[Source material Boundary: Start]

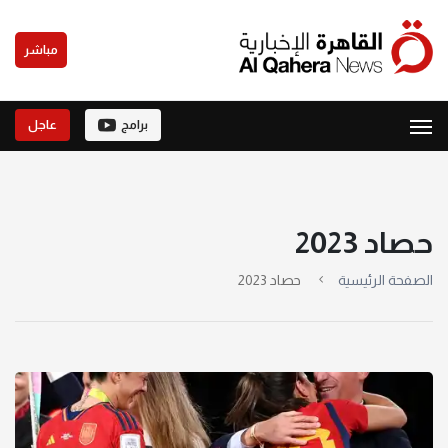
مباشر
برامج
عاجل
حصاد 2023
الصفحة الرئيسية
حصاد 2023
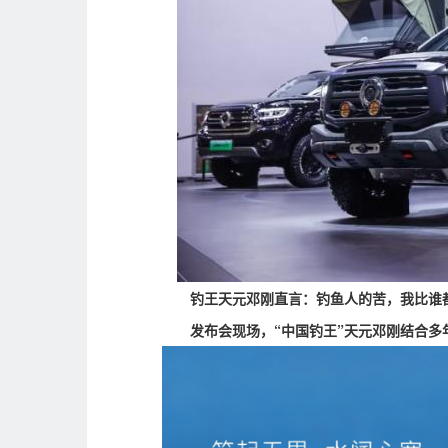
钓王天元邓刚直言：钓鱼人的苦，我比谁
发布会现场，
“中国钓王”天元邓刚结合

[Source material Boundary: End]

**About this task**
For this step, transcribe all the material above exactly and drop the images.

**Solution to this task**
مباشر
برامج
عاجل
حصاد 2023
الصفحة الرئيسية
حصاد 2023
钓王天元邓刚直言：钓鱼人的苦，我比谁
发布会现场，
“中国钓王”天元邓刚结合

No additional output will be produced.